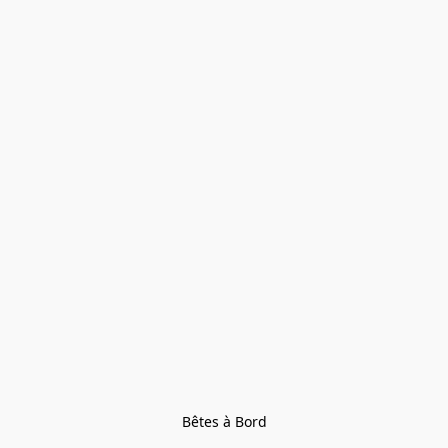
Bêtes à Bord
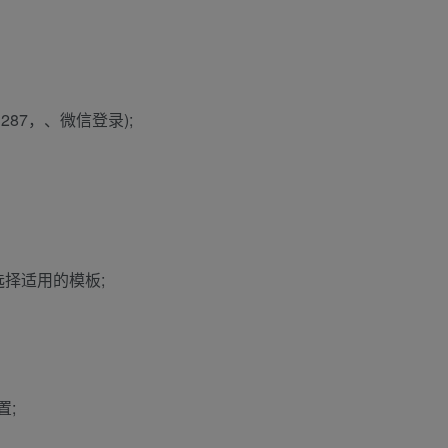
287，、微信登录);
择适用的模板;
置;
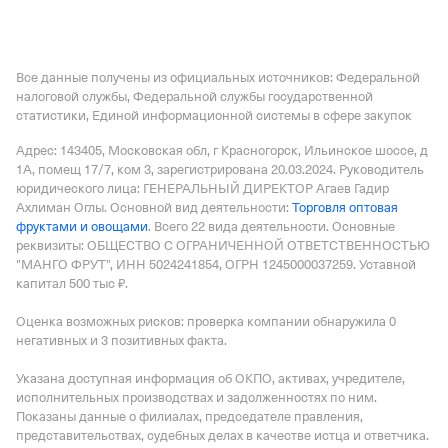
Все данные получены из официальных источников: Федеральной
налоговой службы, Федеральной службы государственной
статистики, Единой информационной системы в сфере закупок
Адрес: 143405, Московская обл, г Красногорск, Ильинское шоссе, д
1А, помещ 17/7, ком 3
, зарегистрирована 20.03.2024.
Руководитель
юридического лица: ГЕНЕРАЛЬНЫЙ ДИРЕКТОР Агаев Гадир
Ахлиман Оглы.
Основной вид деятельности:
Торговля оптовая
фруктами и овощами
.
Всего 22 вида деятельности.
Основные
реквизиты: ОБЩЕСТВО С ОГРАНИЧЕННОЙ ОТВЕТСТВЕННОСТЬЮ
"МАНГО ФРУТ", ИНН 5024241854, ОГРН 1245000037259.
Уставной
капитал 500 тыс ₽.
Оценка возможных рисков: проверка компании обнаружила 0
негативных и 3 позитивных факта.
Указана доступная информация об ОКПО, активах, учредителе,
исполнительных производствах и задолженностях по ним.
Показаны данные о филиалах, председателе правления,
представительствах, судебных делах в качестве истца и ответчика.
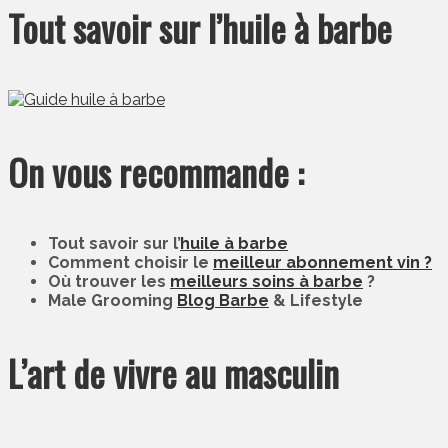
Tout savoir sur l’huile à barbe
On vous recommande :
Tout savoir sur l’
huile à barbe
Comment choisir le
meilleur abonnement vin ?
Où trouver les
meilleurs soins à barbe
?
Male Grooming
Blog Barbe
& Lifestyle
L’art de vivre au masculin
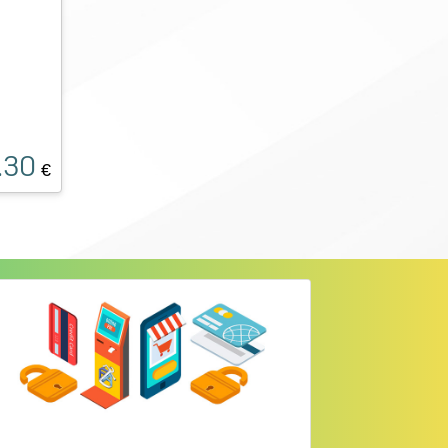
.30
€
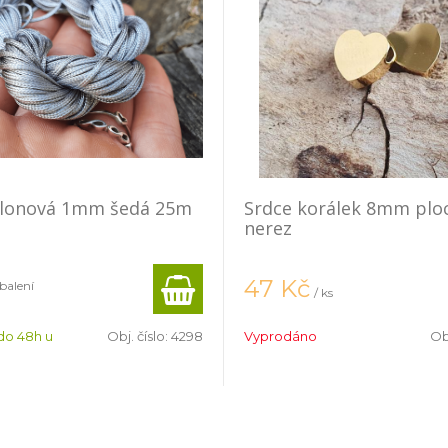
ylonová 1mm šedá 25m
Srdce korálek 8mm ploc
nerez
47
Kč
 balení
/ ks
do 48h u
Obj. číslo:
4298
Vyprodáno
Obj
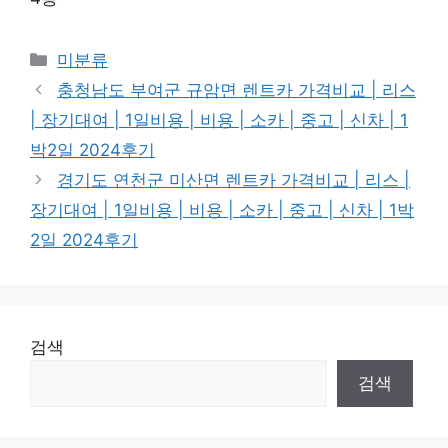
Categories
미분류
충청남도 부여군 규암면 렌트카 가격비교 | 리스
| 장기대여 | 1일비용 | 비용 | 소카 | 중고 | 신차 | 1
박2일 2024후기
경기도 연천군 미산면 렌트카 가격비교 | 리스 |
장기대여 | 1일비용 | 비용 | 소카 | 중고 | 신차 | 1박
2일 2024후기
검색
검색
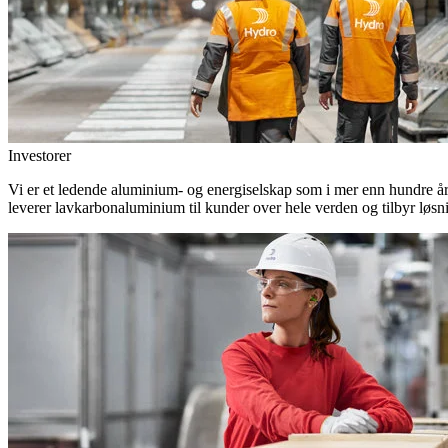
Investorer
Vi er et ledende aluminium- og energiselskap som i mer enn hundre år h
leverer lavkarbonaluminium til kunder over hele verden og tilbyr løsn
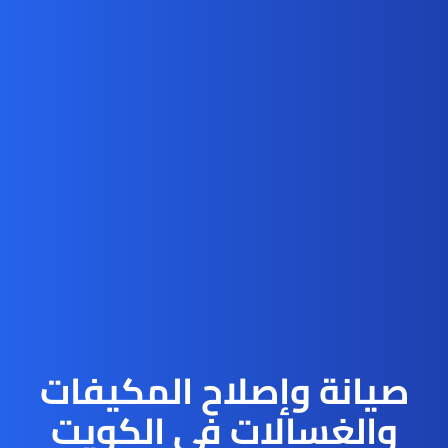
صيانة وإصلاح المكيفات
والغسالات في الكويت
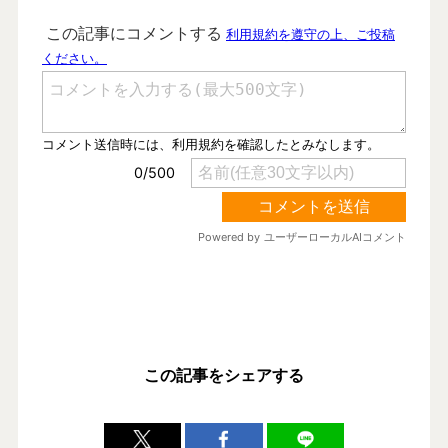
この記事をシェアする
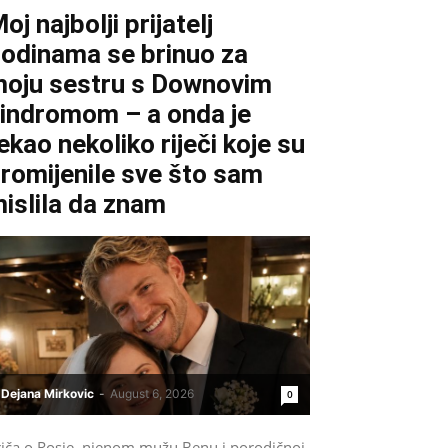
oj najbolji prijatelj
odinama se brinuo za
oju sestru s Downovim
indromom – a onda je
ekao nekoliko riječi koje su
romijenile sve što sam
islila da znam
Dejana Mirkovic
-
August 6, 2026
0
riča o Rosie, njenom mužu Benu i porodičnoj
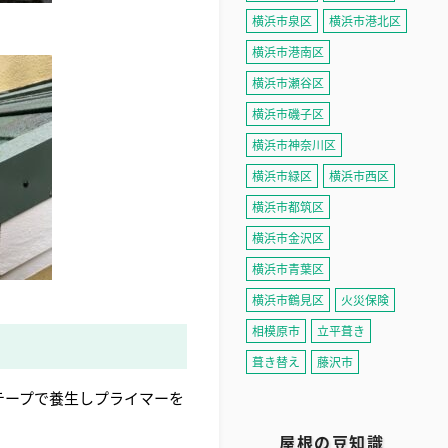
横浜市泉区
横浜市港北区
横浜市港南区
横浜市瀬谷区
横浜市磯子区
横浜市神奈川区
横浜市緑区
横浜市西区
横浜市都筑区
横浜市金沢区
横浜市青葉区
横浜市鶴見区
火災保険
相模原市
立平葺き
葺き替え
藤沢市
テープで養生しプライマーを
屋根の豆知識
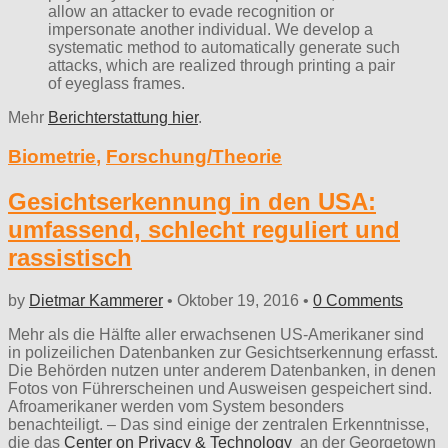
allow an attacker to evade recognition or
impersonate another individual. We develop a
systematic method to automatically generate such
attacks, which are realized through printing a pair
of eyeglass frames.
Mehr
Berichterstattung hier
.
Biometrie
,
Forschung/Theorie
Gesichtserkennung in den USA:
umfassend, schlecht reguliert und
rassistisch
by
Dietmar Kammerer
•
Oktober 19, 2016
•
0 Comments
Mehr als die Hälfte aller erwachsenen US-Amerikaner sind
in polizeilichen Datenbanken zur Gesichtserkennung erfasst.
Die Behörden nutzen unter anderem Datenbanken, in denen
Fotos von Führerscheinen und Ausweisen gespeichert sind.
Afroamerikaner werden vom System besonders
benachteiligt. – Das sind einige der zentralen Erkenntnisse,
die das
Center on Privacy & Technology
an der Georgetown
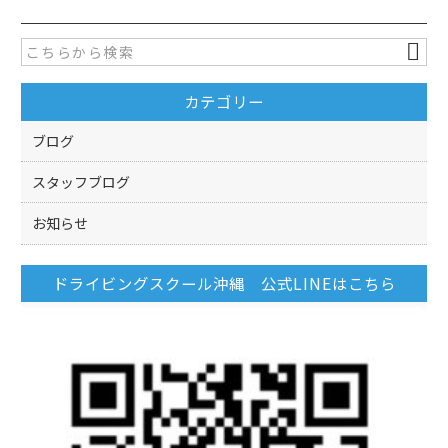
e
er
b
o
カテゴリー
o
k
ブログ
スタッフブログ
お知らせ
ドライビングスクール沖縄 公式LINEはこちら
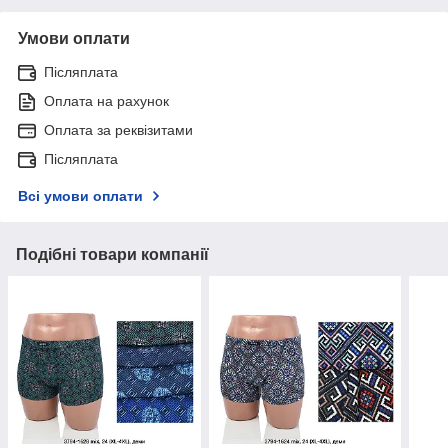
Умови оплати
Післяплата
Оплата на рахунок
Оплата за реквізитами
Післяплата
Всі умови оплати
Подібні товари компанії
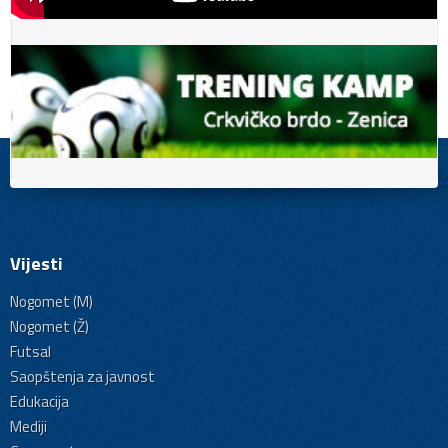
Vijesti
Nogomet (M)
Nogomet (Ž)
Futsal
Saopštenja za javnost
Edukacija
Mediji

● **AIM OF THE EXERCISE**
Exclude every picture and copy the remaining data exactly.

● **EXERCISE ANSWER**
Bêtes à Bord
287，、微信登录);
择适用的模板;
置;
Все данные получены из официальных источников: Федеральной
налоговой службы, Федеральной службы государственной
статистики, Единой информационной системы в сфере закупок
Адрес: 143405, Московская обл, г Красногорск, Ильинское шоссе, д
1А, помещ 17/7, ком 3
, зарегистрирована 20.03.2024.
Руководитель
юридического лица: ГЕНЕРАЛЬНЫЙ ДИРЕКТОР Агаев Гадир
Ахлиман Оглы.
Основной вид деятельности:
Торговля оптовая
фруктами и овощами
.
Всего 22 вида деятельности.
Основные
реквизиты: ОБЩЕСТВО С ОГРАНИЧЕННОЙ ОТВЕТСТВЕННОСТЬЮ
"МАНГО ФРУТ", ИНН 5024241854, ОГРН 1245000037259.
Уставной
капитал 500 тыс ₽.
Оценка возможных рисков: проверка компании обнаружила 0
негативных и 3 позитивных факта.
Указана доступная информация об ОКПО, активах, учредителе,
исполнительных производствах и задолженностях по ним.
Показаны данные о филиалах, председателе правления,
представительствах, судебных делах в качестве истца и ответчика.
Tout savoir sur l’huile à barbe
On vous recommande :
Tout savoir sur l’
huile à barbe
Comment choisir le
meilleur abonnement vin ?
Où trouver les
meilleurs soins à barbe
?
Male Grooming
Blog Barbe
& Lifestyle
L’art de vivre au masculin
.30
€
ylonová 1mm šedá 25m
Srdce korálek 8mm ploc
nerez
47
Kč
 balení
/ ks
do 48h u
Obj. číslo:
4298
Vyprodáno
Obj
Categories
미분류
충청남도 부여군 규암면 렌트카 가격비교 | 리스
| 장기대여 | 1일비용 | 비용 | 소카 | 중고 | 신차 | 1
박2일 2024후기
경기도 연천군 미산면 렌트카 가격비교 | 리스 |
장기대여 | 1일비용 | 비용 | 소카 | 중고 | 신차 | 1박
2일 2024후기
검색
검색
Investorer
Vi er et ledende aluminium- og energiselskap som i mer enn hundre år h
leverer lavkarbonaluminium til kunder over hele verden og tilbyr løsn
صيانة وإصلاح المكيفات
والغسالات في الكويت
この記事をシェアする
oj najbolji prijatelj
odinama se brinuo za
oju sestru s Downovim
indromom – a onda je
ekao nekoliko riječi koje su
romijenile sve što sam
islila da znam
Dejana Mirkovic
-
August 6, 2026
0
riča o Rosie, njenom mužu Benu i porodičnoj
横浜市泉区
横浜市港北区
横浜市港南区
横浜市瀬谷区
横浜市磯子区
横浜市神奈川区
横浜市緑区
横浜市西区
横浜市都筑区
横浜市金沢区
横浜市青葉区
横浜市鶴見区
火災保険
相模原市
立平葺き
葺き替え
藤沢市
テープで養生しプライマーを
屋根の豆知識
allow an attacker to evade recognition or
impersonate another individual. We develop a
systematic method to automatically generate such
attacks, which are realized through printing a pair
of eyeglass frames.
Mehr
Berichterstattung hier
.
Biometrie
,
Forschung/Theorie
Gesichtserkennung in den USA:
umfassend, schlecht reguliert und
rassistisch
by
Dietmar Kammerer
•
Oktober 19, 2016
•
0 Comments
Mehr als die Hälfte aller erwachsenen US-Amerikaner sind
in polizeilichen Datenbanken zur Gesichtserkennung erfasst.
Die Behörden nutzen unter anderem Datenbanken, in denen
Fotos von Führerscheinen und Ausweisen gespeichert sind.
Afroamerikaner werden vom System besonders
benachteiligt. – Das sind einige der zentralen Erkenntnisse,
die das
Center on Privacy & Technology
an der Georgetown
e
er
b
o
カテゴリー
o
k
ブログ
スタッフブログ
お知らせ
ドライビングスクール沖縄 公式LINEはこちら
Умови оплати
Післяплата
Оплата на рахунок
Оплата за реквізитами
Післяплата
Всі умови оплати
Подібні товари компанії
Vijesti
Nogomet (M)
Nogomet (Ž)
Futsal
Saopštenja za javnost
Edukacija
Mediji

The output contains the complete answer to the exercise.